'Intelligent discontent is the mainspring of civilization.' -- Eugene V. Debs

Wednesday, September 22, 2010

The Postmodern Mexican Revolution? 

Despite his tendency towards hyperbole, John Ross has an interesting article over at Counterpunch. After observing that there has been a proliferation of armed leftist groups, he relates the following observations:

All this duel centennial year, ideologically driven leftists here have been waiting with baited breath for a resurgence of armed rebellion such as in 1994 when the EZLN rose up against the mal gobierno in Chiapas, or in 1996 when the EPR staged a series of murderous raids on military and police installations - but the leftists may be barking up the wrong tree.

If revolution is to be defined as the overthrow of an unpopular government and the taking of state power by armed partisans, then the new Mexican revolution is already underway, at least in the north of the country where Calderon's ill-advised drug campaign against the cartels (in which according to the latest CISEN data 28,000 citizens have died) has morphed into generalized warfare.

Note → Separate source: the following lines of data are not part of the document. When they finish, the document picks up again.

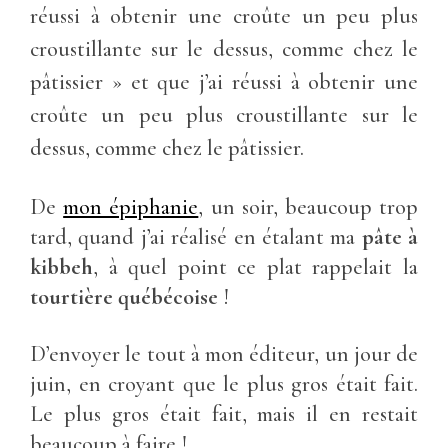
réussi à obtenir une croûte un peu plus
croustillante sur le dessus, comme chez le
pâtissier » et que j’ai réussi à obtenir une
croûte un peu plus croustillante sur le
dessus, comme chez le pâtissier.
De
mon épiphanie
, un soir, beaucoup trop
tard, quand j’ai réalisé en étalant ma
pâte à
kibbeh
, à quel point ce plat rappelait la
tourtière québécoise
!
D’envoyer le tout à mon éditeur, un jour de
juin, en croyant que le plus gros était fait.
Le plus gros était fait, mais il en restait
beaucoup à faire !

Although the fighting has been largely confined to the north, it should be remembered that Mexico's 1910 revolution began in that geography under the command of Villa and Orozco, Venustiano Carranza, Alvaro Obregon, and Francisco Madero, and then spread south to the power center of the country.

Given the qualitative leap in violence, Edgardo Buscaglia, a keen analyst of drug policy at the prestigious Autonomous Technological Institute of Mexico now describes Calderon's war as a narco-insurgency - a descriptive recently endorsed by U.S. Secretary of State Hillary Clinton. Daily events reported in the nation's press lend graphic substance to the terminology.

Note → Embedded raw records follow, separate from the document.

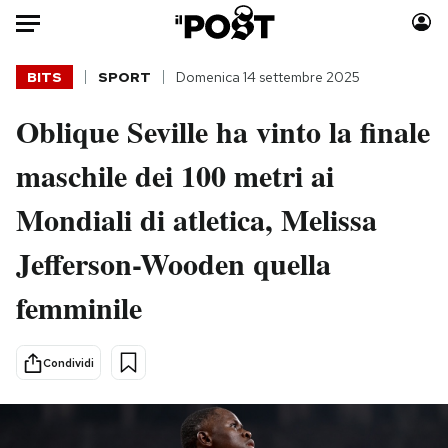
Auto
BITS
SPORT
Domenica 14 settembre 2025
Oblique Seville ha vinto la finale
HOME
maschile dei 100 metri ai
Italia
Moda
Mondo
Libri
Mondiali di atletica, Melissa
Politica
Consumismi
Jefferson-Wooden quella
Tecnologia
Storie/Idee
Internet
Ok Boomer!
femminile
Scienza
Media
Cultura
Europa
Condividi
Economia
Altrecose
Sport
Mondiali calcio 2026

Narco-commandos attack military and police barracks, carrying off arms and freeing prisoners from prisons in classic guerrilla fashion. As if to replay the 1910 uprising in the north, the narco gangs loot and torch the mansions of the rich in Ciudad Juarez. The narcos mount public massacres in northern cities like Juarez and Torreon that leave dozens dead and seem designed to terrorize the local populous caught up in the crossfire and impress upon the citizenry that the government can no longer protect them, a classic guerrilla warfare strategy.

One very 2010 wrinkle to the upsurge in violence: car bombs triggered by cell phones detonate in downtown Juarez, a technology that seems to have been borrowed from the U.S. invasion of Iraq (El Paso just across the river is home to several military bases where returning veterans of that crusade are housed.) Plastique-like C-4 explosives used in a July 15th car bombing that killed four in downtown Juarez are readily available at Mexican mining sites.

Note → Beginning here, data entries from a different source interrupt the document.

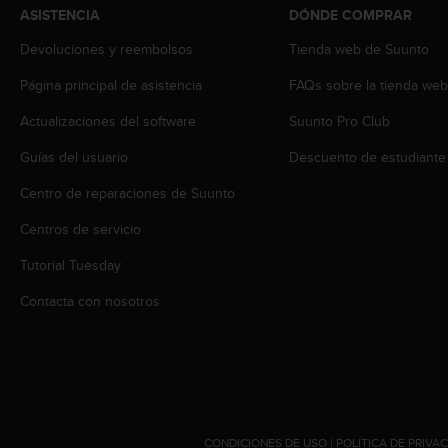
t
ASISTENCIA
DÓNDE COMPRAR
A
c
Devoluciones y reembolsos
Tienda web de Suunto
c
e
Página principal de asistencia
FAQs sobre la tienda we
s
Actualizaciones del software
Suunto Pro Club
s
i
Guías del usuario
Descuento de estudiante
b
i
Centro de reparaciones de Suunto
l
i
Centros de servicio
t
y
Tutorial Tuesday
G
Contacta con nosotros
u
i
d
e
l
i
n
e
CONDICIONES DE USO
|
POLÍTICA DE PRIVA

Perhaps, it is worth recalling that the political movement that resulted in the electoral victories of Evo Morales in Bolivia partially originated amongst coca growers, including Morales himself, angry at US crop eradication efforts, although these growers insisted that they did want to grow coca for refinement into cocaine, and organized non-violently. Even so, we should be wary of media characterizations of the violence in Mexico that places it outside of any context other than criminality.